Whilst it’s currently not the rainy season in Johannesburg, it certainly is getting colder and frostier every morning. This means that most mornings I need to make use of my wipers to clear the windscreen so that I can see; as I was doing that this week, I noticed that the wiper blades were hanging off the bracket.

Visibility is essential to driver safety, be it in rain or ice or mist, and as such, knowing about wipers is imperative. There are a few signs to watch out for that will tip you off when new wipers are due. The first of which relates to the composition of the wipers themselves: looking closely at the blades, do you see any cracks, splits or broken off pieces? Are the blades hanging off the bracket on one side? The rubber should be smooth and still slightly flexible, not hard and brittle, with a tapered edge that acts as a squeegee to move the water off the windscreen. If you notice any of the above signs, it’s a clear indication that you will need to replace the blades.
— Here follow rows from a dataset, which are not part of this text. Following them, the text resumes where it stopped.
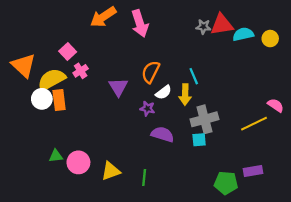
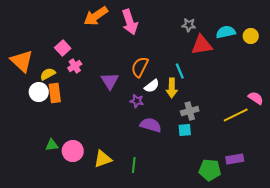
red triangle: (222, 25) -> (202, 45), moved
yellow semicircle: (52, 79) -> (48, 74), size x0.6
gray cross: (204, 119) -> (190, 111), size x0.7

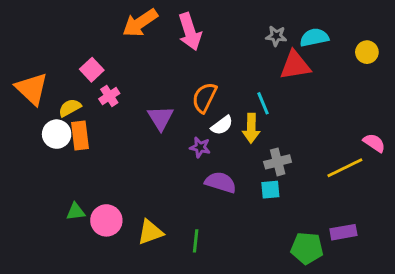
cyan semicircle: (226, 32) -> (314, 37), moved

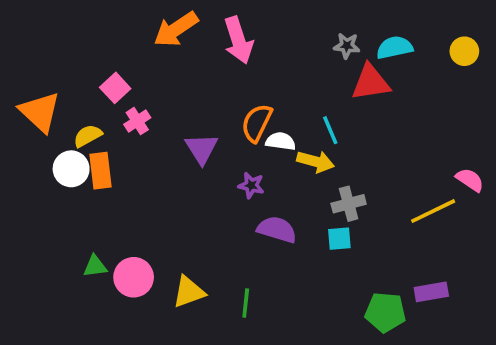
yellow circle: (367, 52) -> (464, 51), moved
white semicircle: (222, 125) -> (281, 141), moved, turned -135
yellow arrow: (251, 128) -> (316, 161), turned -76

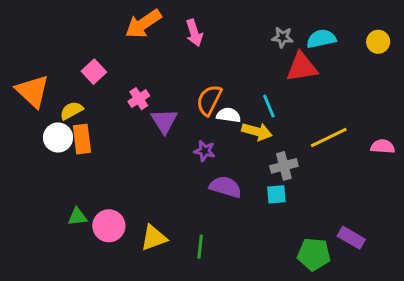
pink arrow: (238, 40) -> (194, 33), size x0.7
pink cross: (137, 121) -> (139, 99), moved
pink semicircle: (470, 180) -> (383, 146), turned -30
yellow line: (433, 211) -> (329, 138), moved
purple rectangle: (431, 292) -> (351, 238), turned 40

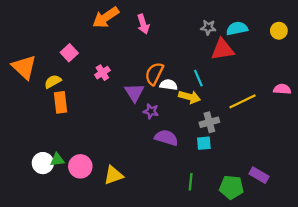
purple triangle: (164, 121) -> (134, 92), moved
white circle: (58, 138) -> (43, 163), moved
pink semicircle: (383, 146) -> (282, 89), moved
green line: (200, 247) -> (191, 182), moved

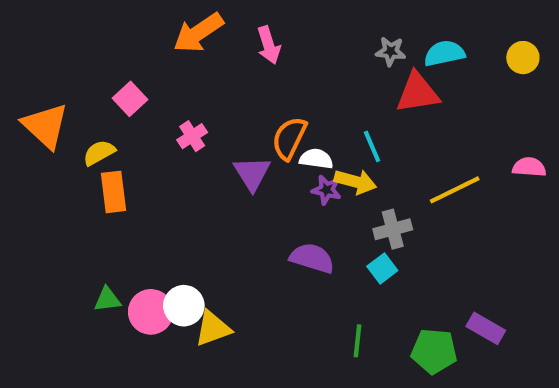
purple star: (151, 111) -> (327, 190), moved
cyan square: (204, 143) -> (382, 268), turned -32
white circle: (43, 163) -> (184, 306), moved

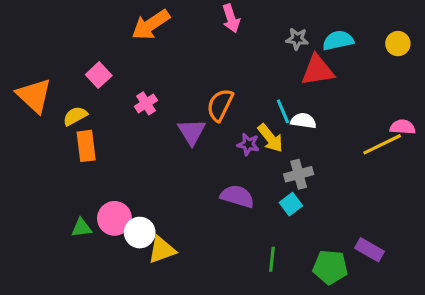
pink arrow: (269, 45) -> (231, 18), moved
white semicircle: (316, 159) -> (303, 121), moved
yellow arrow: (355, 182) -> (270, 138), turned 36
yellow line: (455, 190) -> (382, 144), moved
pink circle: (151, 312) -> (114, 218), moved

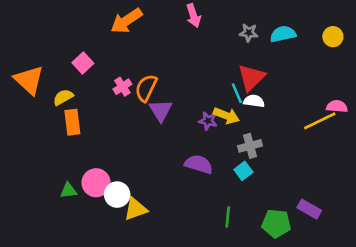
red triangle: (318, 70) -> (251, 77), moved, turned -36
orange semicircle: (220, 105) -> (146, 88), moved
yellow arrow: (270, 138) -> (226, 116), turned -30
A second sign of perishing blades is when your wiper leaves streaks on the windscreen: wet patches or “missed spots” are a clear indication that the blade is no longer able to do its job. Similarly, if there is a constant layer of grime on the windshield – even after spraying and wiping with the blades – your blades are either dirty, or old. Remember to always wash and wipe the blades when cleaning your car, and doing a test run with the blades thereafter will usually show very clearly whether the wipers are still good to go.
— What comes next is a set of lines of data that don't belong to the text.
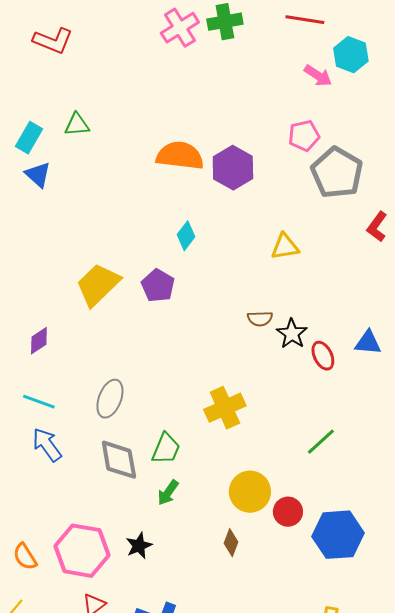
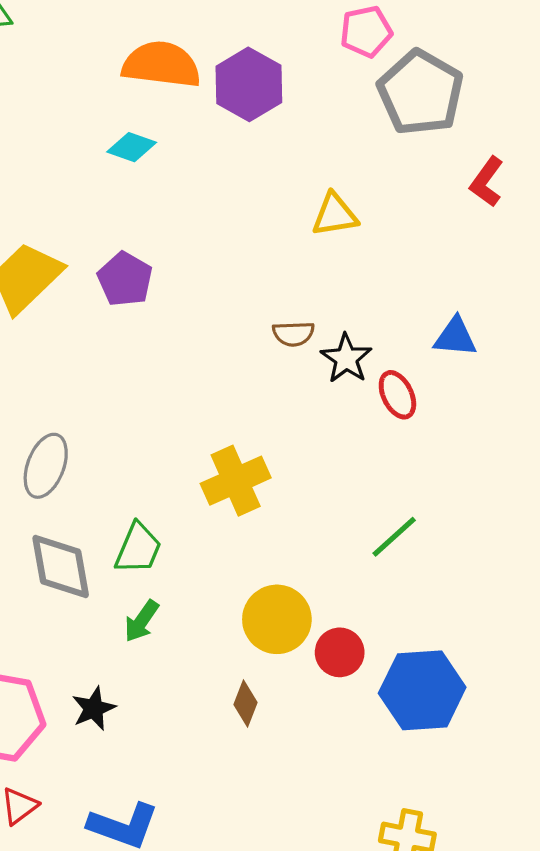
cyan diamond: (186, 236) -> (132, 147), moved, turned 72
blue triangle: (368, 343) -> (455, 337), moved

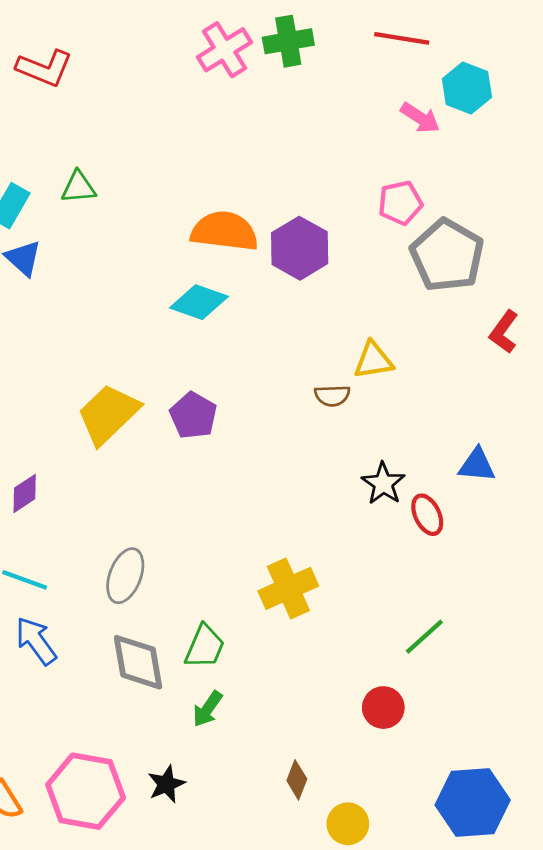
cyan diamond: (132, 147) -> (199, 302), size x1.4
brown semicircle: (293, 334) -> (332, 396), moved
yellow circle: (277, 619) -> (348, 824), moved, size x0.7
red circle: (340, 652) -> (383, 708), moved
blue hexagon: (422, 690) -> (473, 803), moved

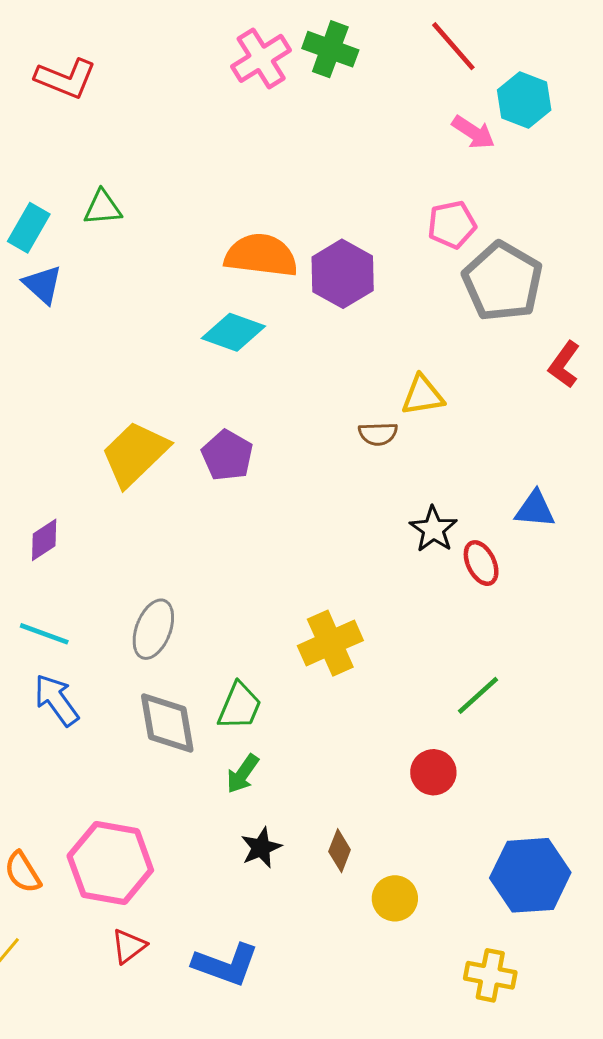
red line: (402, 38) -> (453, 46), turned 40
green cross: (288, 41) -> (330, 49), turned 30
black star: (166, 784) -> (261, 848), moved

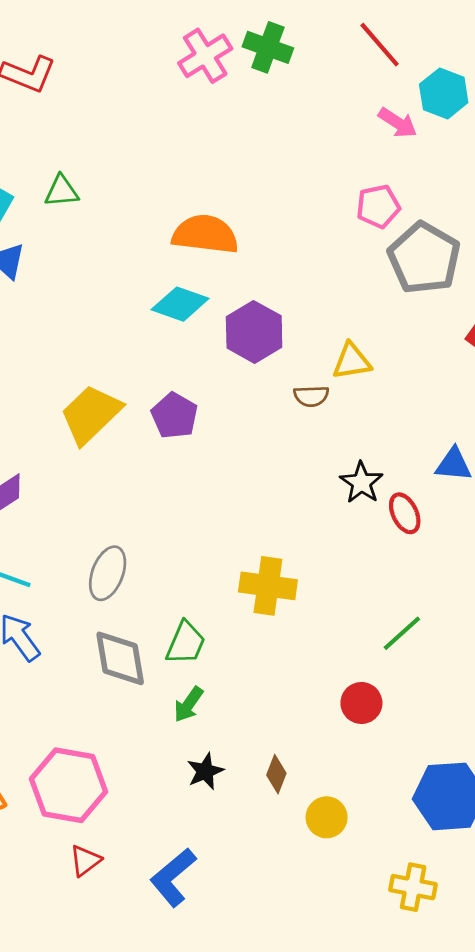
purple hexagon: (343, 274) -> (254, 332), moved
yellow cross: (330, 643) -> (268, 586), turned 32
blue L-shape: (226, 965) -> (173, 877), turned 120

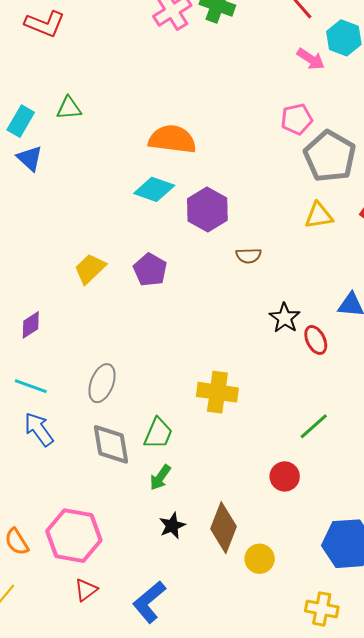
yellow triangle: (352, 361) -> (319, 216), moved
yellow trapezoid: (91, 414) -> (90, 269), size x0.7
brown diamond: (276, 774) -> (223, 528), size x1.8

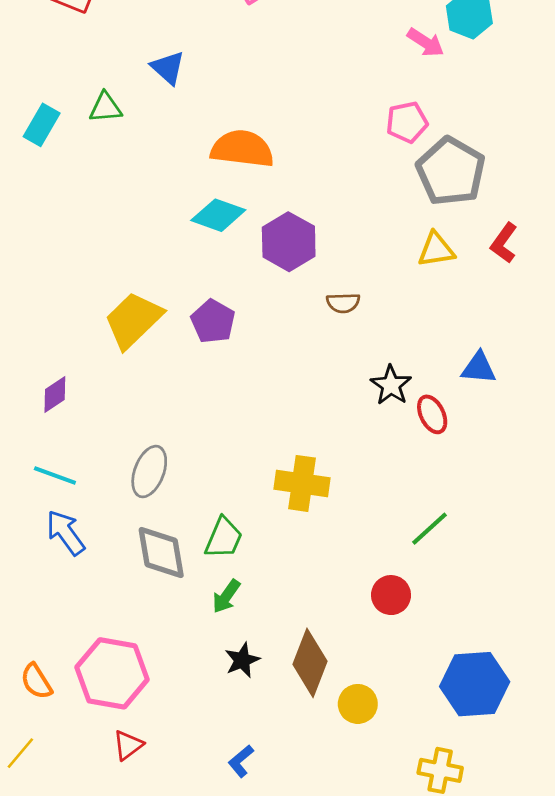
blue triangle: (30, 158) -> (168, 68), moved
yellow trapezoid: (90, 269) -> (133, 320), size x1.4
blue L-shape: (149, 602) -> (241, 761), moved, size x0.6

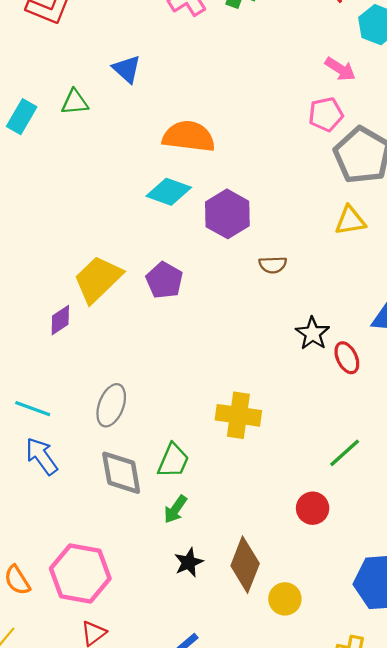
pink arrow: (426, 42) -> (340, 69), moved
purple diamond: (55, 394) -> (60, 320), moved

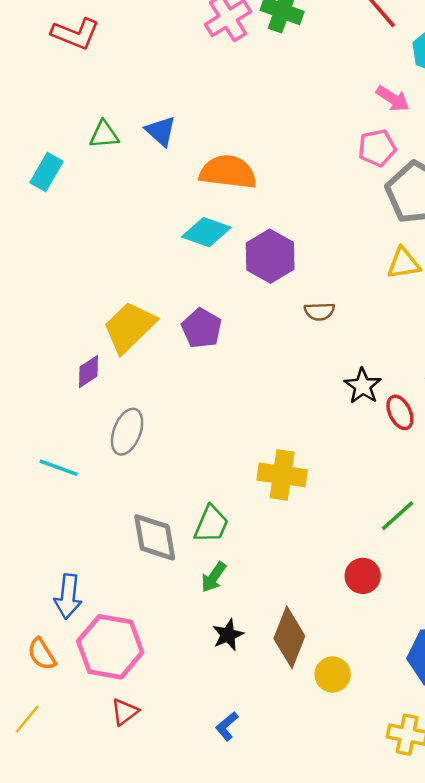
blue triangle: (127, 69) -> (161, 131), moved
cyan rectangle: (22, 117) -> (46, 172), moved
gray ellipse: (111, 405) -> (127, 432), moved
blue arrow: (42, 456) -> (68, 596), moved, turned -138

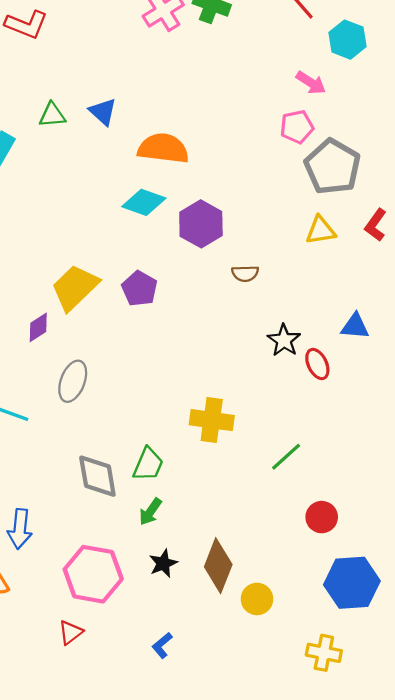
green line: (398, 516) -> (286, 457), moved
red circle: (363, 576) -> (322, 517), moved
pink hexagon: (110, 647) -> (93, 574), moved

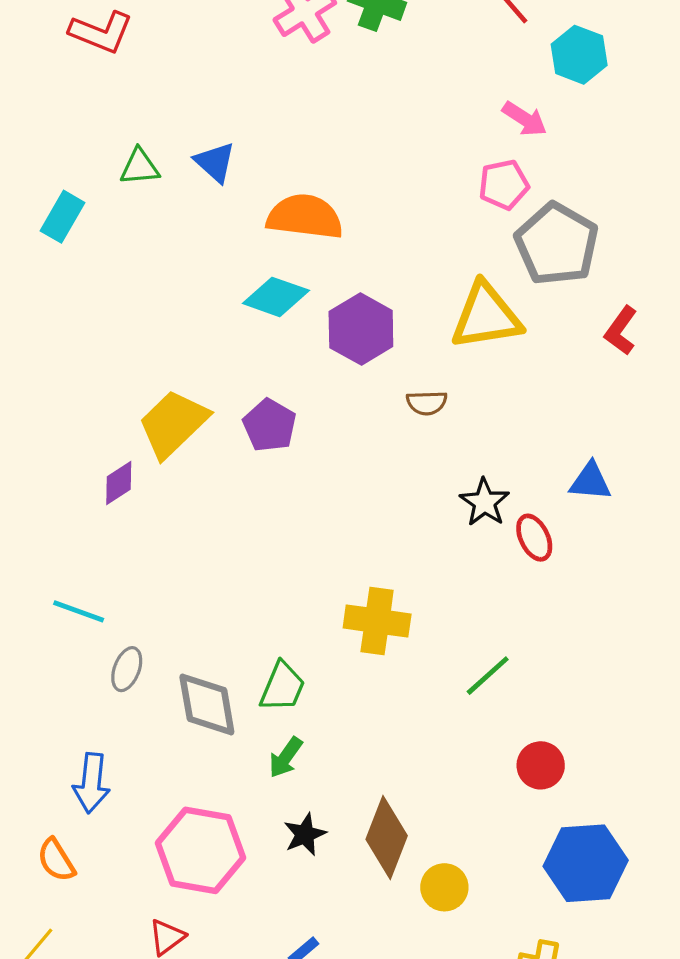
yellow triangle: (321, 230) -> (486, 316), moved, size x1.6
gray ellipse: (73, 381) -> (127, 669), moved, size x0.7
Like dragging your fingernails across a chalkboard, the scratching, scraping sound your wipers make across the glass will also be a good indicator of wipers that need replacing. It simply means that the blades are not cleaning the windscreen properly and have either already perished through and come off the bracket (in which case the bracket itself may be scratching and permanently damaging the glass) or are warping and not making sufficient contact with the surface of the glass.

Bad windshield contact can be as a result of numerous things – bent brackets are often caused by automatic/mechanical car-washes or mishandling when cleaning the window. This leads to the wiper blades not reaching all the needed parts of the windscreen and only cleaning in some areas. Similarly, using certain chemicals in your washer fluid can cause the rubber of the blades to perish, so be careful what you add. Seasonal changes can also lead to deterioration – the baking of hot sun onto the rubber will lead to damage over time, and the change between the icy night-time temperatures and baking sun during winter will do the same. Always try to park under cover of some sort, as this is generally just better for your vehicle.